Chandogya Upanishad (english Translation)

by Swami Lokeswarananda | 165,421 words | ISBN-10: 8185843910 | ISBN-13: 9788185843919

This is the English translation of the Chandogya-upanishad, including a commentary based on Swami Lokeswarananda’s weekly discourses; incorporating extracts from Shankara’s bhasya. The Chandogya Upanishad is a major Hindu philosophical text incorporated in the Sama Veda, and dealing with meditation and Brahman.

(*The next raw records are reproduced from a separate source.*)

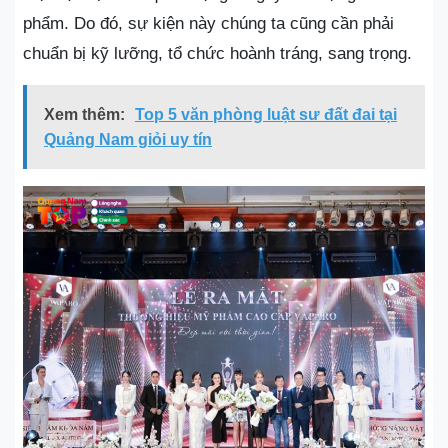
phẩm. Do đó, sự kiện này chúng ta cũng cần phải
chuẩn bị kỹ lưỡng, tổ chức hoành tráng, sang trọng.
Xem thêm:
Top 5 văn phòng luật sư đất đai tại
Quảng Nam giỏi uy tín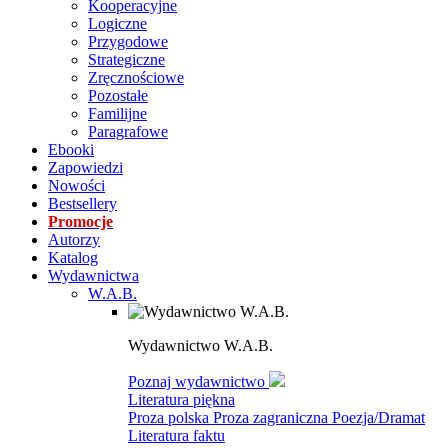
Kooperacyjne
Logiczne
Przygodowe
Strategiczne
Zręcznościowe
Pozostałe
Familijne
Paragrafowe
Ebooki
Zapowiedzi
Nowości
Bestsellery
Promocje
Autorzy
Katalog
Wydawnictwa
W.A.B.
Wydawnictwo W.A.B.
Poznaj wydawnictwo
Literatura piękna
Proza polska
Proza zagraniczna
Poezja/Dramat
Literatura faktu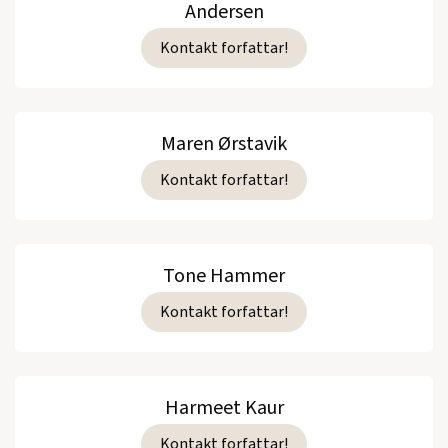
Andersen
Kontakt forfattar!
Maren Ørstavik
Kontakt forfattar!
Tone Hammer
Kontakt forfattar!
Harmeet Kaur
Kontakt forfattar!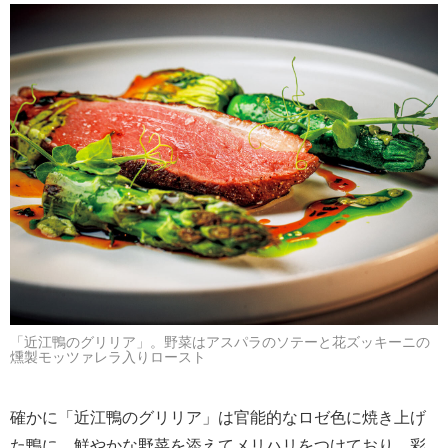
「近江鴨のグリリア」。野菜はアスパラのソテーと花ズッキーニの
燻製モッツァレラ入りロースト
確かに「近江鴨のグリリア」は官能的なロゼ色に焼き上げ
た鴨に、鮮やかな野菜を添えてメリハリをつけており、彩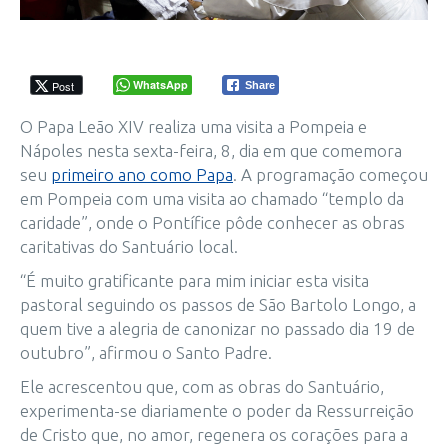
WhatsApp
Post
Share
O Papa Leão XIV realiza uma visita a Pompeia e
Nápoles nesta sexta-feira, 8, dia em que comemora
seu
primeiro ano como Papa
. A programação começou
em Pompeia com uma visita ao chamado “templo da
caridade”, onde o Pontífice pôde conhecer as obras
caritativas do Santuário local.
“É muito gratificante para mim iniciar esta visita
pastoral seguindo os passos de São Bartolo Longo, a
quem tive a alegria de canonizar no passado dia 19 de
outubro”, afirmou o Santo Padre.
Ele acrescentou que, com as obras do Santuário,
experimenta-se diariamente o poder da Ressurreição
de Cristo que, no amor, regenera os corações para a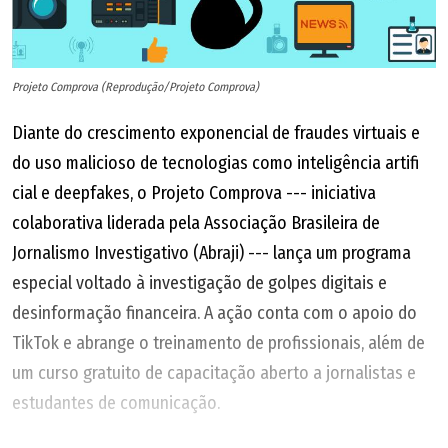
Projeto Comprova (Reprodução/Projeto Comprova)
Diante do crescimento exponencial de fraudes virtuais e
do uso malicioso de tecnologias como inteligência artifi
cial e deepfakes, o Projeto Comprova --- iniciativa
colaborativa liderada pela Associação Brasileira de
Jornalismo Investigativo (Abraji) --- lança um programa
especial voltado à investigação de golpes digitais e
desinformação financeira. A ação conta com o apoio do
TikTok e abrange o treinamento de profissionais, além de
um curso gratuito de capacitação aberto a jornalistas e
estudantes de comunicação.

This edition includes the Sanskrit t...

Verse 7.13.1

स्मरो वावाकाशाद्भूयस्तस्माद्यद्यपि बहव आसीरन्न स्मरन्तो नैव ते कंचन शृणुयुर्न मन्वीरन्न विजानीरन्यदा वाव ते स्मरेयुरथ शृणुयुरथ मन्वीरन्नथ विजानीरन्स्मरेण वै पुत्रान्विजानाति स्मरेण पशून्स्मरमुपास्स्वेति ॥ ७.१३.१ ॥

smaro vāvākāśādbhūyastasmādyadyapi bahava āsīranna smaranto naiva te kaṃcana śṛṇuyurna manvīranna vijānīranyadā vāva te smareyuratha śṛṇuyuratha manvīrannatha vijānīransmareṇa vai putrānvijānāti smareṇa paśūnsmaramupāssveti || 7.13.1 ||

1. Memory is certainly superior to ākāśa [space]. This is why, if many people get together but their memory fails, then they cannot hear or think or know anything. But if they remember, they can then hear, think, and know. Through memory one knows one’s children and animals. Therefore, worship memory.

Word-for-word explanation:

Smaraḥ vāva ākāśāt bhūyaḥ, memory is certainly superior to ākāśa [space]; tasmāt, this is why; yadi api, even if; bahavaḥ, many people; āsīran, get together; na smarantaḥ, [but] they cannot remember; te, they; na eva kañcana śṛṇuyuḥ, cannot hear anything; na manvīran, nor think; na vijānīran, nor know; yadā vāva te smareyuḥ, but if they can remember; atha śṛṇuyuḥ, then they can hear; atha manvīran, then they can think; atha vijānīran, then they can know; smareṇa vai, by virtue of memory; putrān vijānāti, one knows one’s children; smareṇa paśūn, by virtue of memory [one knows one’s] animals; smaram upāssva iti, worship memory.

Commentary:

Memory is the medium through which we learn. Without memory we cannot progress, because we cannot retain anything. Because we have the faculty of memory, we hear something, we understand it, and then we are prompted to action. Suppose someone tells me: ‘Beware! There is a snake over there. Don’t go that way.’ If I cannot remember what that person has said, then I will go in that direction and be bitten by the snake.

When the guru gives us spiritual instructions, we have to hear it correctly, think over it and ponder it, and then meditate on it again and again. We must think deeply on it. Without memory we cannot do that.